→ **About this task**
Would you restate all of the entries verbatim, minus any images?

+-------+

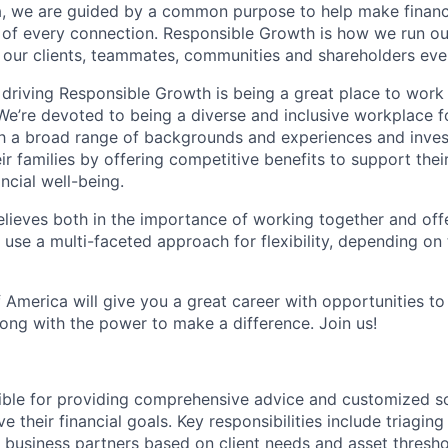
, we are guided by a common purpose to help make financia
 of every connection. Responsible Growth is how we run 
 our clients, teammates, communities and shareholders eve
 driving Responsible Growth is being a great place to wor
We’re devoted to being a diverse and inclusive workplace 
ith a broad range of backgrounds and experiences and invest
 families by offering competitive benefits to support their
ncial well-being.
lieves both in the importance of working together and offeri
se a multi-faceted approach for flexibility, depending on t
 America will give you a great career with opportunities to
ong with the power to make a difference. Join us!
sible for providing comprehensive advice and customized sol
 their financial goals. Key responsibilities include triaging 
o business partners based on client needs and asset thresh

+-------+

→ **Your solution**
, we are guided by a common purpose to help make financia
 of every connection. Responsible Growth is how we run 
 our clients, teammates, communities and shareholders eve
 driving Responsible Growth is being a great place to wor
We’re devoted to being a diverse and inclusive workplace 
ith a broad range of backgrounds and experiences and invest
 families by offering competitive benefits to support their
ncial well-being.
lieves both in the importance of working together and offeri
se a multi-faceted approach for flexibility, depending on t
 America will give you a great career with opportunities to
ong with the power to make a difference. Join us!
sible for providing comprehensive advice and customized sol
 their financial goals. Key responsibilities include triaging 
o business partners based on client needs and asset thresh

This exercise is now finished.